Victorian Values; A Confusion Of Prophets; & Mary Kingsley: Imperial Adventuress.
Ian Bradley assesses
Edited by T. C. Smout - Oxford University Press, 1992 - 232 pp. - £19.95
A Confusion Of Prophets
By Patrick Curry - Collins & Brown (Regulus Publishing), 1992 - 192pp. - £12
Mary Kingsley: Imperial Adventuress
By Dea Birkett - Macmillan Press, 1992 - xxvi+213 pp. - £25
Whatever damage she may have done to the long-term future of universities in general and traditional arts disciplines in particular Margaret Thatcher has certainly had a stimulating effect on the academic pursuit of history in Britain. Specifically, her much vaunted crusade to revive Victorian values has given a new vigour and relevance to nineteenth-century studies and has directly inspired a number of important conferences and publications.
The joint symposium held by the British Academy and the Royal Society of Edinburgh in December 1990, the main papers from which have been edited in an exemplary way by Christopher Smout, must surely count as the most substantial and fruitful of these gatherings. The historians who contributed display a finely judged balance of academic detachment and personal partisanship in their attempts to distinguish the real values of the Victorians from the rather selective set appropriated by Mrs Thatcher.
Their conclusions are, as one might expect, delightfully varied and eclectic. Raphael Samuel ends a characteristically lively and stimulating gallop around the course with the observation that the group who most obstinately stood out for the Victorian values of family solidarity, the dignity of work and the security of home during the Thatcher years were the miners defeated in the strike of 1983-84. Jose Harris, however, surveying the late Victorian origins of the Welfare State, finds Margaret Thatcher's idea of a society motivated by self-help and voluntarism considerably more historically accurate than Corelli Barnett's picture in his book The Audit of War of sentimental chivalry, disdain for materialism and paternalism. Valentine Cunningham, on the other hand, argues that the values expressed in Victorian literature, and particularly in its most characteristic form of the novel, were firmly anti-Thatcherite in the sense of showing a distinct bias against commerce, money-making and the enterprise culture.
Not all the contributors to this fascinating collection are so directly related to the Thatcherite appropriation of Victorian values. Two outstanding essays by Stewart Brown and R.J. Morris identify some of the very distinct and influential values of Victorian Scotland, specifically the powerful legacy in terms of social theory of the vision of the Godly Commonwealth preached and practised by Thomas Chalmers. Mark Girouard presents an elegant and formidably well-documented pen portrait of the Victorian upper classes, members of which he divides into three categories; the earnest, the swell and the gentleman. Clyde Binfield produces a tour de force with his highly imaginative study of that all-important love affair between Mr Gladstone and Victorian Nonconformity, while in a closing piece representing his reflections as a philosopher and President of the British Academy, Anthony Kenny, expresses his deep love for things Victorian in a way that is both moving and highly infectious.
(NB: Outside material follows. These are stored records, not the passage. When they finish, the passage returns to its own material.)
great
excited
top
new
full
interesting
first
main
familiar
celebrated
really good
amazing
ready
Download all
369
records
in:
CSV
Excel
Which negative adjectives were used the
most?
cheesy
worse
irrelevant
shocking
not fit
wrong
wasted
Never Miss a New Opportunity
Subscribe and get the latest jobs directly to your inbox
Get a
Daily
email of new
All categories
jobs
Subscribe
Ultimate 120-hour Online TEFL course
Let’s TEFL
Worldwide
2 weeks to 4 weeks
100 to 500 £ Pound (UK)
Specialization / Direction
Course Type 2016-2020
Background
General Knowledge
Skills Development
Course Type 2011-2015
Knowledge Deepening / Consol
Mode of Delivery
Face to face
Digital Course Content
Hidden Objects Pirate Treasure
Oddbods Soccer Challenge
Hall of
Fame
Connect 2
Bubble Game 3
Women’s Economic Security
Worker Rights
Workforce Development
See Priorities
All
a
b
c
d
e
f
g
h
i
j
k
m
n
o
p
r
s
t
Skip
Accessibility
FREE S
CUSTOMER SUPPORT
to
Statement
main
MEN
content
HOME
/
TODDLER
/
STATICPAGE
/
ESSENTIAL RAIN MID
Perhaps the most original contribution comes from Anne Digby who argues convincingly that if we allowed the women rather than the men of the period to form our view of Victorian values the resulting impression would be of rather less individualism and self-help and rather more mutuality and companionship.
One Victorian woman who does at least seem to have exemplified and championed some of the values dearest to the heart of Mrs Thatcher was the African explorer, Mary Kingsley. Dea Birkett's biography, itself expanded from an article in the History Today series on Victorian values, vividly chronicles her opposition to the interfering 'do-goodery' of missionaries and colonial administrators and her support for the traders whom, she believed, did much less damage to the indigenous culture of the natives. In particular, she vigorously championed the importation of alcohol into West Africa by Liverpool merchants and fiercely rebutted the claims of religious groups and civil servants that it led to drunkenness and debauchery.
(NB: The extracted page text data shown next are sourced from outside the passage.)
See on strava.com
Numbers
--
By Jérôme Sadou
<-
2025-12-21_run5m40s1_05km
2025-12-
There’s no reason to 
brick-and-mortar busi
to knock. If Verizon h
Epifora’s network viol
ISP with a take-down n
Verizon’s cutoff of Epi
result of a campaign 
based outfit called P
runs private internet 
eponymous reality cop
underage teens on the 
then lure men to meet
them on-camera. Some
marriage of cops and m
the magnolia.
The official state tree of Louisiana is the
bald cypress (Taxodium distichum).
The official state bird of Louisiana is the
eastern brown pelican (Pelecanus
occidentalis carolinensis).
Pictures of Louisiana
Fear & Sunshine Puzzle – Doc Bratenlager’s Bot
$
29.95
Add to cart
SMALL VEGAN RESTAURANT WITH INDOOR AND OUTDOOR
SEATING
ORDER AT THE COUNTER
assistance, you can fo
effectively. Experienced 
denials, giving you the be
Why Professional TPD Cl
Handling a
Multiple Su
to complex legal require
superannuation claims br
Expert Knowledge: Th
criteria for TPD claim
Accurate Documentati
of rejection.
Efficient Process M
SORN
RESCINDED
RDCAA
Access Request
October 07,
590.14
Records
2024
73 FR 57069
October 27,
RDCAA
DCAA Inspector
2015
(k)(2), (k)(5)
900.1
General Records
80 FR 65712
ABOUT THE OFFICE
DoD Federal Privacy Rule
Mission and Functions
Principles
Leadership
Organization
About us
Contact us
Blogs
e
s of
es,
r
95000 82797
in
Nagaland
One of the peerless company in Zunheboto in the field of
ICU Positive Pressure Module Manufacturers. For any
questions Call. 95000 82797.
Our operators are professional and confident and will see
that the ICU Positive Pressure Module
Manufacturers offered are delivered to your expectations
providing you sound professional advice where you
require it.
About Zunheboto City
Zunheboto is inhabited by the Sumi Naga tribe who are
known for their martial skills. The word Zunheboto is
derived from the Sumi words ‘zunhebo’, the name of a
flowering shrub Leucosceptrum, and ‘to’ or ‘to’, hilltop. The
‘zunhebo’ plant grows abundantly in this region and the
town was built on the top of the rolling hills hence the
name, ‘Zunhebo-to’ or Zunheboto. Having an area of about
Mary Kingsley's death in South Africa at the age of thirty-seven from typhoid fever caught while nursing casualties of the Boer War put her firmly in the ranks of those Victorian heroines hailed for their self- sacrifice and devotion to duty. The same could hardly be said of the heroes of Patrick Curry's A Confusion of Prophets, the leading astrologers of Victorian and Edwardian Britain who numbered among their ranks Richard Garnett, Superintendent of the British Museum Reading Room from 1875 to 1899.
Patrick Curry's series of pen portraits appears to be aimed largely at the committed – the precise time of birth is given in every case presumably so that readers can check their star charts and form their own conclusions about the personalities and subsequent lives of the individuals mentioned. But it is not without interest to more general students of the Victorian scene, not least in showing how a group in danger of extinction in the face of the rise of rationalism and scientific scepticism managed to survive by linking themselves to the new movement of Theosophy, a nice example of enterprise culture and embracing market forces that would doubtless appeal to Lady T.
Ian Bradley is the author of The Celtic Way (Darton, Longman & Todd, 1993).